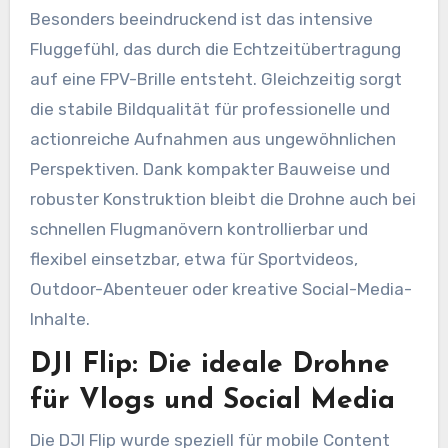
Besonders beeindruckend ist das intensive
Fluggefühl, das durch die Echtzeitübertragung
auf eine FPV-Brille entsteht. Gleichzeitig sorgt
die stabile Bildqualität für professionelle und
actionreiche Aufnahmen aus ungewöhnlichen
Perspektiven. Dank kompakter Bauweise und
robuster Konstruktion bleibt die Drohne auch bei
schnellen Flugmanövern kontrollierbar und
flexibel einsetzbar, etwa für Sportvideos,
Outdoor-Abenteuer oder kreative Social-Media-
Inhalte.
DJI Flip: Die ideale Drohne
für Vlogs und Social Media
Die DJI Flip wurde speziell für mobile Content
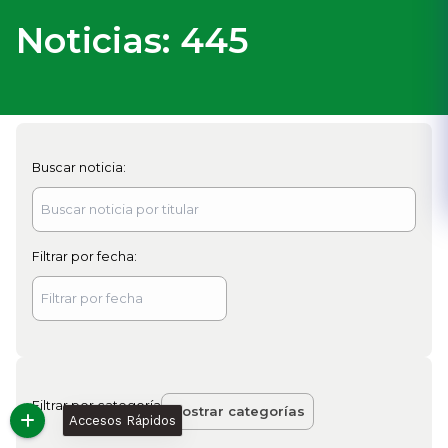
Noticias:
445
Buscar noticia:
Filtrar por fecha:
Filtrar por categoría
Mostrar categorías
Accesos Rápidos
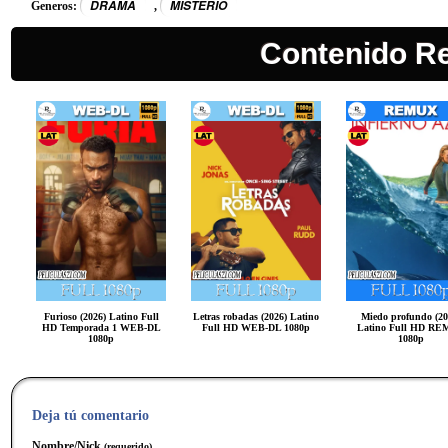
DRAMA
MISTERIO
Generos:
,
Contenido R
Furioso (2026) Latino Full
Letras robadas (2026) Latino
Miedo profundo (20
HD Temporada 1 WEB-DL
Full HD WEB-DL 1080p
Latino Full HD R
1080p
1080p
Deja tú comentario
Nombre/Nick
(requerido)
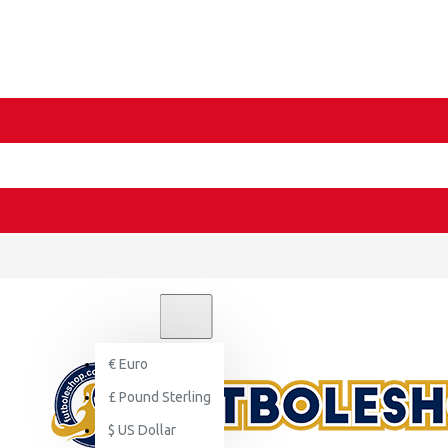
€
EURO
EUR
€
Euro
£
Pound Sterling
$
US Dollar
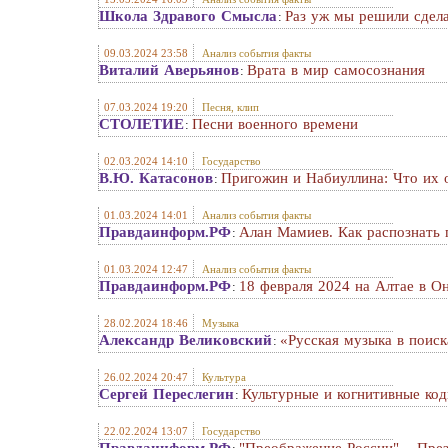
Школа Здравого Смысла
Раз уж мы решили сдел
:
09.03.2024 23:58
Анализ события факты
Виталий Аверьянов
Врата в мир самосознания
:
07.03.2024 19:20
Песня, клип
СТОЛЕТИЕ
Песни военного времени
:
02.03.2024 14:10
Государство
В.Ю. Катасонов
Пригожин и Набиуллина: Что их 
:
01.03.2024 14:01
Анализ события факты
Правдаинформ.РФ
Алан Мамиев. Как распознать 
:
01.03.2024 12:47
Анализ события факты
Правдаинформ.РФ
18 февраля 2024 на Алтае в 
:
28.02.2024 18:46
Музыка
Александр Великовский
«Русская музыка в поис
:
26.02.2024 20:47
Культура
Сергей Переслегин
Культурные и когнитивные ко
:
22.02.2024 13:07
Государство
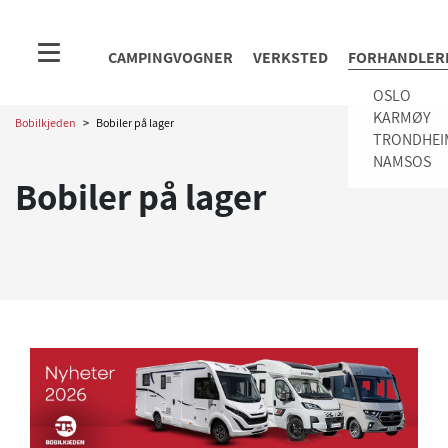
CAMPINGVOGNER
VERKSTED
FORHANDLER
OSLO
KARMØY
Bobilkjeden
>
Bobiler på lager
TRONDHEI
NAMSOS
Bobiler på lager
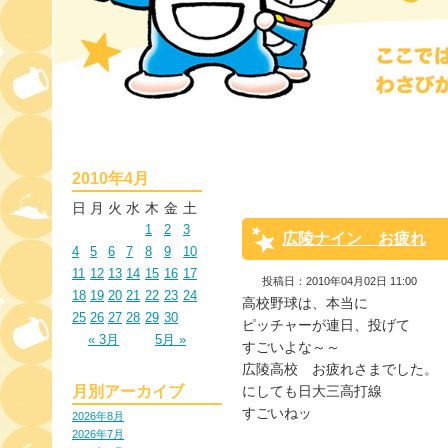
2010年4月
日
月
火
水
木
金
土
1
2
3
広陵ナイン お疲れ
4
5
6
7
8
9
10
11
12
13
14
15
16
17
投稿日：2010年04月02日 11:00
18
19
20
21
22
23
24
高校野球は、本当に
25
26
27
28
29
30
ピッチャーが連日、投げて
« 3月
5月 »
すごいよな～～
広陵高校　お疲れさまでした。
月別アーカイブ
にしても日大三高打線
すごいねッ
2026年8月
2026年7月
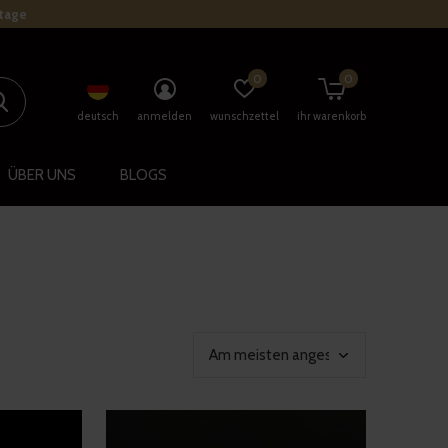
stage
0
0
deutsch
anmelden
wunschzettel
ihr warenkorb
ÜBER UNS
BLOGS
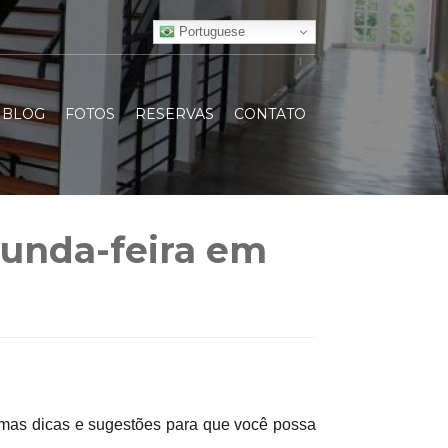
Portuguese
BLOG
FOTOS
RESERVAS
CONTATO
gunda-feira em
gumas dicas e sugestões para que você possa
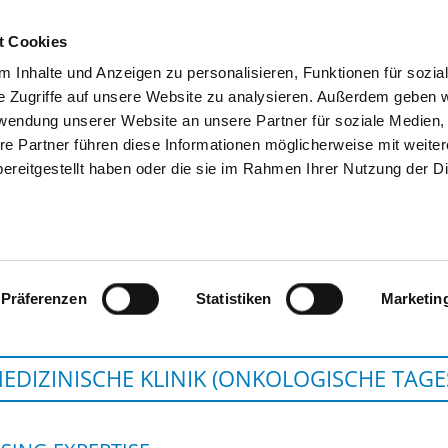
t Cookies
 Inhalte und Anzeigen zu personalisieren, Funktionen für sozia
SEARCH
TIPS & HELP
THE GHD
e Zugriffe auf unsere Website zu analysieren. Außerdem geben w
rwendung unserer Website an unsere Partner für soziale Medien
re Partner führen diese Informationen möglicherweise mit weite
ereitgestellt haben oder die sie im Rahmen Ihrer Nutzung der D
MEDIZINISCHE UNIVERSITÄT LAU
Präferenzen
Statistiken
Marketin
MEDIZINISCHE KLINIK (ONKOLOGISCHE TAGE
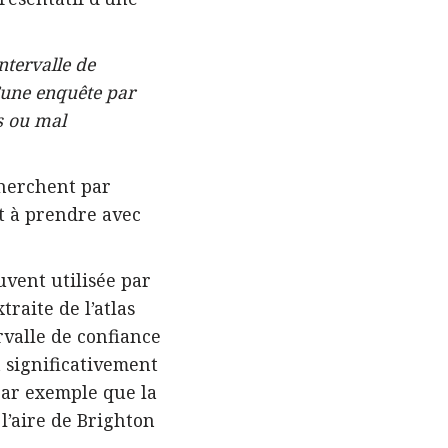
intervalle de
’une enquête par
s ou mal
cherchent par
t à prendre avec
uvent utilisée par
traite de l’atlas
rvalle de confiance
 significativement
par exemple que la
l’aire de Brighton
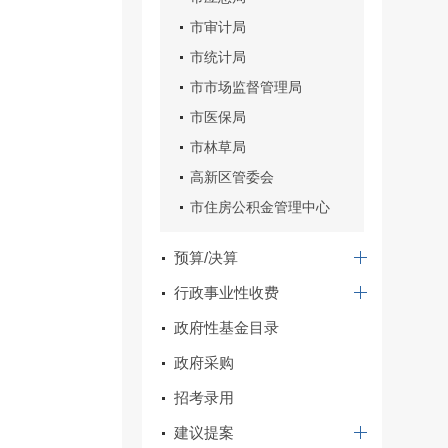
市审计局
市统计局
市市场监督管理局
市医保局
市林草局
高新区管委会
市住房公积金管理中心
预算/决算
行政事业性收费
政府性基金目录
政府采购
招考录用
建议提案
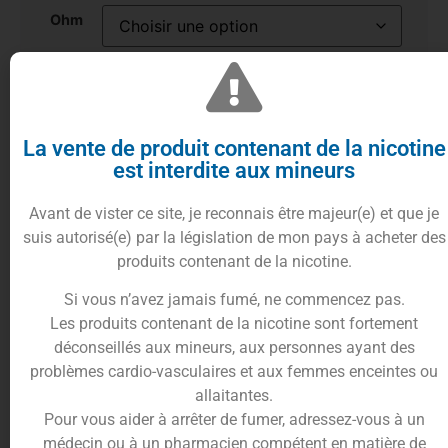
Ohm
10%
cumulés en
Ajouter au panier
La vente de produit contenant de la nicotine
points fidélités
est interdite aux mineurs
Avant de vister ce site, je reconnais être majeur(e) et que je
suis autorisé(e) par la législation de mon pays à acheter des
Description
Informations complémentaires
produits contenant de la nicotine.
Trusted Shops Reviews
Si vous n’avez jamais fumé, ne commencez pas.
Les produits contenant de la nicotine sont fortement
déconseillés aux mineurs, aux personnes ayant des
Des résistances pour votre pod
problèmes cardio-vasculaires et aux femmes enceintes ou
Vinci, Drag et Argus
allaitantes.
Pour vous aider à arrêter de fumer, adressez-vous à un
médecin ou à un pharmacien compétent en matière de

### Exercise requirements
Word for word, repeat each record above; leave out every picture.

### Exercise output
Besonders beeindruckend ist das intensive
Fluggefühl, das durch die Echtzeitübertragung
auf eine FPV-Brille entsteht. Gleichzeitig sorgt
die stabile Bildqualität für professionelle und
actionreiche Aufnahmen aus ungewöhnlichen
Perspektiven. Dank kompakter Bauweise und
robuster Konstruktion bleibt die Drohne auch bei
schnellen Flugmanövern kontrollierbar und
flexibel einsetzbar, etwa für Sportvideos,
Outdoor-Abenteuer oder kreative Social-Media-
Inhalte.
DJI Flip: Die ideale Drohne
für Vlogs und Social Media
Die DJI Flip wurde speziell für mobile Content
Noticias:
445
Buscar noticia:
Filtrar por fecha:
Filtrar por categoría
Mostrar categorías
Accesos Rápidos
DRAMA
MISTERIO
Generos:
,
Contenido R
Furioso (2026) Latino Full
Letras robadas (2026) Latino
Miedo profundo (20
HD Temporada 1 WEB-DL
Full HD WEB-DL 1080p
Latino Full HD R
1080p
1080p
Deja tú comentario
Nombre/Nick
(requerido)
€
EURO
EUR
€
Euro
£
Pound Sterling
$
US Dollar
Школа Здравого Смысла
Раз уж мы решили сдел
:
09.03.2024 23:58
Анализ события факты
Виталий Аверьянов
Врата в мир самосознания
:
07.03.2024 19:20
Песня, клип
СТОЛЕТИЕ
Песни военного времени
:
02.03.2024 14:10
Государство
В.Ю. Катасонов
Пригожин и Набиуллина: Что их 
:
01.03.2024 14:01
Анализ события факты
Правдаинформ.РФ
Алан Мамиев. Как распознать 
:
01.03.2024 12:47
Анализ события факты
Правдаинформ.РФ
18 февраля 2024 на Алтае в 
:
28.02.2024 18:46
Музыка
Александр Великовский
«Русская музыка в поис
:
26.02.2024 20:47
Культура
Сергей Переслегин
Культурные и когнитивные ко
:
22.02.2024 13:07
Государство
CAMPINGVOGNER
VERKSTED
FORHANDLER
OSLO
KARMØY
Bobilkjeden
>
Bobiler på lager
TRONDHEI
NAMSOS
Bobiler på lager
2010年4月
日
月
火
水
木
金
土
1
2
3
広陵ナイン お疲れ
4
5
6
7
8
9
10
11
12
13
14
15
16
17
投稿日：2010年04月02日 11:00
18
19
20
21
22
23
24
高校野球は、本当に
25
26
27
28
29
30
ピッチャーが連日、投げて
« 3月
5月 »
すごいよな～～
広陵高校　お疲れさまでした。
月別アーカイブ
にしても日大三高打線
すごいねッ
2026年8月
2026年7月
stage
0
0
deutsch
anmelden
wunschzettel
ihr warenkorb
ÜBER UNS
BLOGS
Portuguese
BLOG
FOTOS
RESERVAS
CONTATO
gunda-feira em
gumas dicas e sugestões para que você possa
t Cookies
 Inhalte und Anzeigen zu personalisieren, Funktionen für sozia
SEARCH
TIPS & HELP
THE GHD
e Zugriffe auf unsere Website zu analysieren. Außerdem geben w
rwendung unserer Website an unsere Partner für soziale Medien
re Partner führen diese Informationen möglicherweise mit weite
ereitgestellt haben oder die sie im Rahmen Ihrer Nutzung der D
MEDIZINISCHE UNIVERSITÄT LAU
Präferenzen
Statistiken
Marketin
MEDIZINISCHE KLINIK (ONKOLOGISCHE TAGE
intervalle de
’une enquête par
s ou mal
cherchent par
t à prendre avec
uvent utilisée par
traite de l’atlas
rvalle de confiance
 significativement
par exemple que la
l’aire de Brighton
市审计局
市统计局
市市场监督管理局
市医保局
市林草局
高新区管委会
市住房公积金管理中心
预算/决算
行政事业性收费
政府性基金目录
政府采购
招考录用
建议提案
Ohm
10%
cumulés en
Ajouter au panier
La vente de produit contenant de la nicotine
points fidélités
est interdite aux mineurs
Avant de vister ce site, je reconnais être majeur(e) et que je
suis autorisé(e) par la législation de mon pays à acheter des
Description
Informations complémentaires
produits contenant de la nicotine.
Trusted Shops Reviews
Si vous n’avez jamais fumé, ne commencez pas.
Les produits contenant de la nicotine sont fortement
déconseillés aux mineurs, aux personnes ayant des
Des résistances pour votre pod
problèmes cardio-vasculaires et aux femmes enceintes ou
Vinci, Drag et Argus
allaitantes.
Pour vous aider à arrêter de fumer, adressez-vous à un
médecin ou à un pharmacien compétent en matière de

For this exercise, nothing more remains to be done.